I am reading and soon will be reviewing The Shakespeare Wars, Ron Rosenbaum’s new book chronicling the dirty little wars that rage among scholars and editors of the Bard. As in his previous books and his column in the New York Observer, “The Edgy Enthusiast,” Rosenbaum has a loving obsession with footnotes, digressions, and scholarly arcana, and has produced a book that both pursues those obsessions and embodies them. While reviewing the history of modern editions of Hamlet, he celebrates the accomplishments of yet another of those Victorian over-achievers with three names: Horace Howard Furness (1833-1912). Here’s Rosenbaum on Furness’ edition of Hamlet:
“…a thrilling testament to the enduring power of Hamlet and Hamlet enigmas to engage the intellect and imagination, to the seductive lure of the textual and thematic labyrinth of the play. To plunge into one of the Furness Variorum’s multipage, tiny-type footnote compendiums of commentary is to lose oneself in the pleasures of the penumbral Hamlet, the extratextual Hamlet.”
A native of Philadelphia, Furness was editor of the New Variorum Edition of Shakespeare, and incrementally published 14 of the plays between 1871 and 1913. Horace Howard Furness High School in South Philadelphia is named after him. His son, Horace Howard Furness, Jr. (1865–1930), succeeded him as editor of the project and donated his father's Shakespearean library to the University of Pennsylvania. The Horace Howard Furness Memorial Library is now part of the Walter H. and Leonore Annenberg Rare Book and Manuscript Library at that university. It has a useful, well-written web site, including a photograph of Furness, who resembles William Howard Taft, seated grandly at his desk. After Horace Junior’s death, the Variorum project was carried on by editors and publishers of the Modern Language Association.
My university library has an incomplete set of the New Variorum, but it does include the 14th (!) edition of Furness’ two-volume, 902-page Hamlet, which Rosenbaum dotes on. Footnotes frequently sprawl across four or five pages. Judging from his preface, written in March 1877, Furness was not only obsessive but pugnacious and funny. Here is the final paragraph:
“In conclusion, let me add that I do not flatter myself that this is an enjoyable edition of Shakespeare; I regard it rather as a necessary evil, -- so evil that I should sometimes question the propriety of its existence were it not that I am encouraged by the words of Dr Johnson, for whose Preface to his edition of Shakespeare advancing years add only increasing admiration.
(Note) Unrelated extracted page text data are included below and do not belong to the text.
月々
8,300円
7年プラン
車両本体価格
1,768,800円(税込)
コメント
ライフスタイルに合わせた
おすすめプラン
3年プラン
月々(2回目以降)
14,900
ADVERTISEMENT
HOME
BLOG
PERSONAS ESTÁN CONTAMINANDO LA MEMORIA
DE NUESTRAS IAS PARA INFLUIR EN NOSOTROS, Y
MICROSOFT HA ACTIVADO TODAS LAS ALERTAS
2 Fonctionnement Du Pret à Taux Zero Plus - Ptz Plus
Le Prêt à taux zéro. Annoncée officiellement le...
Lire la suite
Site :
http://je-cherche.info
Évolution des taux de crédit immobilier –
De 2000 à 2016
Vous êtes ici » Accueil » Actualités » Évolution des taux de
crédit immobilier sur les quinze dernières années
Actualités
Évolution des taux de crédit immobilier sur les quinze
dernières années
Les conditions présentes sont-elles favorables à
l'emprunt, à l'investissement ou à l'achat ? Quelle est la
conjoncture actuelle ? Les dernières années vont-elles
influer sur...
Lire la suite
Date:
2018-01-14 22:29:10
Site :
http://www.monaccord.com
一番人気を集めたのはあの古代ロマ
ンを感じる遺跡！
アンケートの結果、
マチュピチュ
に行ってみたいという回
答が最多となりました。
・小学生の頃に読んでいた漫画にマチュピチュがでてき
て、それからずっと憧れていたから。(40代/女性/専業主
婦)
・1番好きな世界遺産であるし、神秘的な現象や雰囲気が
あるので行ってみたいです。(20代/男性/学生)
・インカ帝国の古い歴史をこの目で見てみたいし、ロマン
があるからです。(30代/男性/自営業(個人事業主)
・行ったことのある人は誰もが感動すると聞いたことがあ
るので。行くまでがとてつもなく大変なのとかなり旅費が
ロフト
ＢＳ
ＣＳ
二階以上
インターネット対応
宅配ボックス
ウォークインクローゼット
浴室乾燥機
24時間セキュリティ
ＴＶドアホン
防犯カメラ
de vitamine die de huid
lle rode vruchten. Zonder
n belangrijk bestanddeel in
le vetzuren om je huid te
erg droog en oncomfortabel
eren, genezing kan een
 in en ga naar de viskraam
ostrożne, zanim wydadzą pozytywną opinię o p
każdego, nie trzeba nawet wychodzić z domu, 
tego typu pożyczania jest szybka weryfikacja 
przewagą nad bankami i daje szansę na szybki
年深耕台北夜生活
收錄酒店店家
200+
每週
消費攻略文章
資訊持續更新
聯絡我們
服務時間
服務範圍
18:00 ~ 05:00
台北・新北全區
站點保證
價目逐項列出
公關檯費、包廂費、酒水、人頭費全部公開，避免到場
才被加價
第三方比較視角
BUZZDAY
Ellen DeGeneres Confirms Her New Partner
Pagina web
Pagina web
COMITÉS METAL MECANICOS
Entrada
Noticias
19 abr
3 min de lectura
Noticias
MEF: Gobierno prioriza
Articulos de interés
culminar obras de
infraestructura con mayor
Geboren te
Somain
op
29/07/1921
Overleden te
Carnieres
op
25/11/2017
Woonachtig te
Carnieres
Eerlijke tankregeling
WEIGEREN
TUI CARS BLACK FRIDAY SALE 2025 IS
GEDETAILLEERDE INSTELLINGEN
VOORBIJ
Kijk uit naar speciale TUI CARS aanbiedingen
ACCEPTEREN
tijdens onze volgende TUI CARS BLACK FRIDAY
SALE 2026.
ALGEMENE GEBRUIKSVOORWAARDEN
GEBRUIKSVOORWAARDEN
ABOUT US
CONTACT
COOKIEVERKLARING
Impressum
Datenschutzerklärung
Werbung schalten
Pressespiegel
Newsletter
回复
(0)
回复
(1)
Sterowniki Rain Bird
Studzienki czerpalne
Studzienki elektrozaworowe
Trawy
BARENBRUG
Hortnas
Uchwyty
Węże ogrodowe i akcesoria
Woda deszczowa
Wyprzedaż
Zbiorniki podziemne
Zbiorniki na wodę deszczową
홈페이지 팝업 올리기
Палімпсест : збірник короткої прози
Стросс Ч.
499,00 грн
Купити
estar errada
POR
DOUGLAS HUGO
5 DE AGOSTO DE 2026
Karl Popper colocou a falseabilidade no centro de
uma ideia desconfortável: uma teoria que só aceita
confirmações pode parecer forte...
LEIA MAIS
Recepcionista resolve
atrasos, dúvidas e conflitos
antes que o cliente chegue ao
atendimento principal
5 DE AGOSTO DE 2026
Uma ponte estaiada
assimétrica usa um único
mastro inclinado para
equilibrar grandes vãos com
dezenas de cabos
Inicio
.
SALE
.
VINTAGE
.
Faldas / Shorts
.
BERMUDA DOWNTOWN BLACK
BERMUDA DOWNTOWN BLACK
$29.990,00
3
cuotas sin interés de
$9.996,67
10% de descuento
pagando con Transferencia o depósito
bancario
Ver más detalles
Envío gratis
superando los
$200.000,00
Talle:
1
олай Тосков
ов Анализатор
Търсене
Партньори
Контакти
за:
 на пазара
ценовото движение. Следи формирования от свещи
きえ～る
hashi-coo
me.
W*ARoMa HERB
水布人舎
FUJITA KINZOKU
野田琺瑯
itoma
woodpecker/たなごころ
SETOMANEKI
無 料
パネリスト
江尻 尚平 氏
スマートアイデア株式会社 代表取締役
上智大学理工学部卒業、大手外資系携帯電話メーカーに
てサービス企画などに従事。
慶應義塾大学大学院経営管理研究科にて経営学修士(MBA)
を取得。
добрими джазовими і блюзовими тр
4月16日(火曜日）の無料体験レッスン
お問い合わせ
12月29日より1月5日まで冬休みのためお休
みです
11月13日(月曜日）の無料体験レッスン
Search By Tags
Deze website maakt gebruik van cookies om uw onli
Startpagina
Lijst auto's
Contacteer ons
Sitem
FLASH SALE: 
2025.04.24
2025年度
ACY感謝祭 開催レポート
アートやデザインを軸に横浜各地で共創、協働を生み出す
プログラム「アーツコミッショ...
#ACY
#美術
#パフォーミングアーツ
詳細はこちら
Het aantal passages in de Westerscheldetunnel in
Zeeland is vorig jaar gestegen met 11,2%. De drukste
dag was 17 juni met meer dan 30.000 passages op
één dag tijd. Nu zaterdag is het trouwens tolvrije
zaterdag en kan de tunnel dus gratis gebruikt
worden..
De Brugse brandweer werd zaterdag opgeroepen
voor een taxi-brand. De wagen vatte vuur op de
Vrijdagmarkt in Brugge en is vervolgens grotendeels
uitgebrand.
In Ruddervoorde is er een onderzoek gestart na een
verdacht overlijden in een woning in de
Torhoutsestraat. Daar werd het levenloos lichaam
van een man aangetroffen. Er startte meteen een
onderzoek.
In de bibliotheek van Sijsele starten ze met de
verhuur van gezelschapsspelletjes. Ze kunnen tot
“`Let him,’ says Dr Johnson, `that is yet unacquainted with the powers of Shakespeare, and who desires to feel the greatest pleasure that the drama can give, read every play, from the first scene to the last, with utter negligence of all his commentators. When his fancy is once on the wing, let it not stoop at correction or explanation. When his attention is strongly engaged, let it disdain alike to turn aside to the name of Theobold and of Pope. Let him read on through brightness and obscurity, through integrity and corruption; let him preserve his comprehension of the dialogue and his interest in the fable. And when the pleasures of novelty have ceased, let him attempt exactness and read the commentators.”
Imagine such humility on the part of a literary scholar today.